The video works for me fine. It is that awesome Michael 4 animation that he posted before.
Thanks for that input, stringtheory9!
Odd - tried the video again and it worked this time - looks very realistic!
I didn't note the exact render time, think it was somewhere between 15 and 30 mins. Obviously I would love to have that slashed, but for that quality I am prepared to wait - after all I used to render overnight for a couple of geometric shapes when I first started in 3D!
Thanks Phil.
I went back and updated the link with the non mobile URL. I actually got mixed up with another render I did at that time. Render time on this was 30 seconds a frame. I don't rememeber all the numbers but I'll run the render when I get home and post the details.
It looks a very impressive result for 30 secs per frame!
Thanks Phil.
I did some screen captures to highlight actual numbers. These are direct lighting renders. To cut down on render times I rendered an exr (HDRI) image for the background using the spherical camera in the final render camera position. As such an A/B test between direct lighting and PMC (or Pathtracing) showed very little difference. Not enough to matter for animation.

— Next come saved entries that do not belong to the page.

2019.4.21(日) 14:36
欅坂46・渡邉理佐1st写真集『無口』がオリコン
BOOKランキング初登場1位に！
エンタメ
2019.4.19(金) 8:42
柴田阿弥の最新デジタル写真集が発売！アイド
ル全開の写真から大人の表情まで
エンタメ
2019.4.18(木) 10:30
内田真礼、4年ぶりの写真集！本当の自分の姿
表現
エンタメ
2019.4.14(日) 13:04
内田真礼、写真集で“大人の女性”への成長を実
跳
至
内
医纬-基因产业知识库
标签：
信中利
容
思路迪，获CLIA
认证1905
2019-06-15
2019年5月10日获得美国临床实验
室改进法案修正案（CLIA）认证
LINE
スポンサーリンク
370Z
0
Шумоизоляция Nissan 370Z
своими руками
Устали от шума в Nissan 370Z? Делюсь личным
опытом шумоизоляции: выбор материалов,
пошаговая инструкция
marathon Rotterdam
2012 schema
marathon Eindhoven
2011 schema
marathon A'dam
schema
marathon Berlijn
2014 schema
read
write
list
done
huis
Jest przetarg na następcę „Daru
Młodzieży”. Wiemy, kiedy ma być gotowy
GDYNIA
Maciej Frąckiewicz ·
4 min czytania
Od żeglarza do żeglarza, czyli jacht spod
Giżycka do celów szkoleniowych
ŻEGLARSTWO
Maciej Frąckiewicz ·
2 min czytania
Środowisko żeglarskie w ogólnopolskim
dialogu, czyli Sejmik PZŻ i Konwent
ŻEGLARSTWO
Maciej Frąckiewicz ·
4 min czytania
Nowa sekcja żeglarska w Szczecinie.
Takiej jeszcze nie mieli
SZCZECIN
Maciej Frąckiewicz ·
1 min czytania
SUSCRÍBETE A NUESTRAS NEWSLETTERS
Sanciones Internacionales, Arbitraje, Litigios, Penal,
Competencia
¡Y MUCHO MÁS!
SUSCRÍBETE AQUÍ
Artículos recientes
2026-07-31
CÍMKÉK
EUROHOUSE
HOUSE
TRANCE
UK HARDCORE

So the actual elements in the scene are the M4 figure and dynamic hair and two bulbs; one on each side of the figure.
UnifiedBrain, while these are not done with either a Titan X or a 1080TI it should be failry easy to interpolate how those cards will performe based on the sceen captures and renders specs below.
The GTX 980 with a 200 s/px stop @ 16.58 Ms/sec took 29 seconds to render one frame at 1920 by 1080
The GTX 1080 with a 200 s/px stop @ 24.04 Ms/sec took 18 seconds to render one frame at 1920 by 1080
Both cards with a 200 s/px stop @ 41.28 Ms/sec took 11 seconds to render one frame at 1920 by 1080
I just got a piddly GT640 so I have no idea
must think about an upgrade one day......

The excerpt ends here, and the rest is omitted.